Educate yourself for a job that pays a decent income.
Morgan Housel points out that “a job you merely like that pays a decent income can eventually offer a level of financial flexibility that lets you pursue passions.”
Save 10 to 15% of your income for retirement.
Invest it in low-cost, diversified stock and bond index funds.
The simplest approach is to own everything with total stock and bond funds. The goal is to own the market, not beat it. If they’re not index funds, you’re paying too much.1
Consider adding a total international stock fund.
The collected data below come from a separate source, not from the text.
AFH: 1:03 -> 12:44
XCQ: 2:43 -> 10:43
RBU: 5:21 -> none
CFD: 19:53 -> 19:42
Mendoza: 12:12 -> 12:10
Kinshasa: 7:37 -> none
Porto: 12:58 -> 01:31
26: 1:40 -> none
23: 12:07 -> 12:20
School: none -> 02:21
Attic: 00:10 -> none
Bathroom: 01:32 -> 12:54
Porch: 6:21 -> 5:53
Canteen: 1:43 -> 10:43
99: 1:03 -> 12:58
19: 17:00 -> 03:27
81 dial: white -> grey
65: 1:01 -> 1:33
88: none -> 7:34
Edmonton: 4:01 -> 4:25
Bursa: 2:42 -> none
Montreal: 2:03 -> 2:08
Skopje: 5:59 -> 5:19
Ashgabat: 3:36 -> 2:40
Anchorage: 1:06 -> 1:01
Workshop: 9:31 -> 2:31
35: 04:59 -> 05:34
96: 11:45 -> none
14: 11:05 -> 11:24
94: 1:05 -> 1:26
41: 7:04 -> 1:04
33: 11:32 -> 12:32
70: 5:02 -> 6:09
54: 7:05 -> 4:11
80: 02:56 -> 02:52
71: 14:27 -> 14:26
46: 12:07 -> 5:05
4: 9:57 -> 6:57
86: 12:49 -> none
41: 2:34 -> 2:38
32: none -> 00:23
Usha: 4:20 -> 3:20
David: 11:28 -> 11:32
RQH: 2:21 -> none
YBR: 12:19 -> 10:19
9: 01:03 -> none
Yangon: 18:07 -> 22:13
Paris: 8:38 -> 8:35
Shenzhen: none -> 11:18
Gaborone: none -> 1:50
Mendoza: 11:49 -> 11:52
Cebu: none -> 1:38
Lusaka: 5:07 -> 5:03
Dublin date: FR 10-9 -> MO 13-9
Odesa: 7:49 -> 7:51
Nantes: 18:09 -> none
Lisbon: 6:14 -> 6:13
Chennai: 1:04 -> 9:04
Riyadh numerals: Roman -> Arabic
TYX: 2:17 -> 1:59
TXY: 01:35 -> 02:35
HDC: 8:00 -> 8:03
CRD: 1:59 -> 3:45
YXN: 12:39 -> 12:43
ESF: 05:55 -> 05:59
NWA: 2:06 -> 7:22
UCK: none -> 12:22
Recommendations for international run from zero (John Bogle and Warren Buffet) to 50% (world market capitalization). There’s an argument that foreign sales by U.S. companies provide international exposure, but about 50% of the world’s stock is in ex-U.S. companies that sell to the U.S. My total international is 30% of all stock funds.
Start with a stock/bond split of 90/10.
Feel free to adjust this by ±10%, depending on your risk tolerance. Having bonds in your portfolio will reduce losses, and everyone hates losses more than they enjoy gains.
Increase bonds by 10% each decade.
You should be at 50/50 in late retirement, when you no longer have to worry about your investment horizon. You don’t need no expensive, glide-path target fund.
Fill all the tax-advantaged accounts available.
Even a bad 401(k) is better than taxable, and eventually you can roll it over to a better 401(k) or IRA. When I retired I had a traditional 401(k) and a Roth IRA for myself and my spouse.
No life insurance product is a good investment.
Don’t let a salesperson convince you otherwise. “Life insurance is only considered an asset class by those who sell it.”
More Guidelines than Rules
Looking back, these seem to have been the most helpful. They are “more what you call guidelines than actual rules.”
This is my personal experience, and not professional investing advice. For that you should talk to a Certified Financial Planner, preferably for a fixed fee and not a sales commission. Make sure you ask how the advisor gets paid. Does her agreement promise to meet a fiduciary standard?
1 Don’t be fooled by active funds posing as index funds. The Rydex S&P 500 C (RYSYX) is an active fund with an expense ratio (ER) of 2.33%. Even a fund whose goal is to match an index can be “highway robbery”.